WHAT TO PRODUCE: Please tally every line in the listing below where the word "pessoas" appears, then give the number and nothing more.

INFORMATION SHOWN:

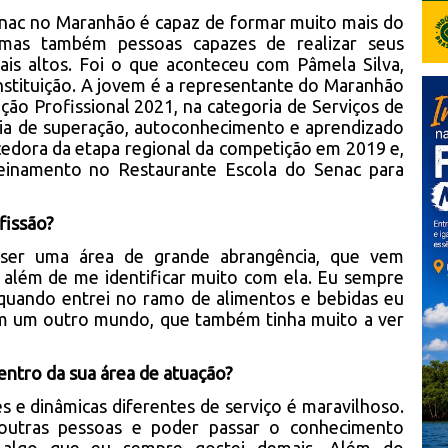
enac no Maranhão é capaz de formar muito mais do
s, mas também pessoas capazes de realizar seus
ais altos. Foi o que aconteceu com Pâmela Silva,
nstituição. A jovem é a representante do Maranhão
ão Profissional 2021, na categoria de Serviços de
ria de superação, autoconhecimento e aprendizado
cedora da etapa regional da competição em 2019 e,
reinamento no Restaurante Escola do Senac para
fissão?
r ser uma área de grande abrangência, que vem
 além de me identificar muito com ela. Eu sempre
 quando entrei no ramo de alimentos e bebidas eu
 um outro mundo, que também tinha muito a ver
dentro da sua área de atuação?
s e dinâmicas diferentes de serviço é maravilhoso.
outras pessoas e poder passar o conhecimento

--

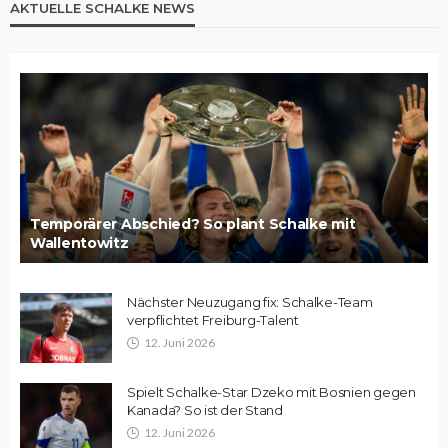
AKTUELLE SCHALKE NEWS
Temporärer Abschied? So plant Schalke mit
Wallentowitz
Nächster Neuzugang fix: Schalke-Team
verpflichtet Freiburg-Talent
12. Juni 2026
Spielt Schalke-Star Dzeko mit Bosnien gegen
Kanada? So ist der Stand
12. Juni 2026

YOUR RESPONSE: 2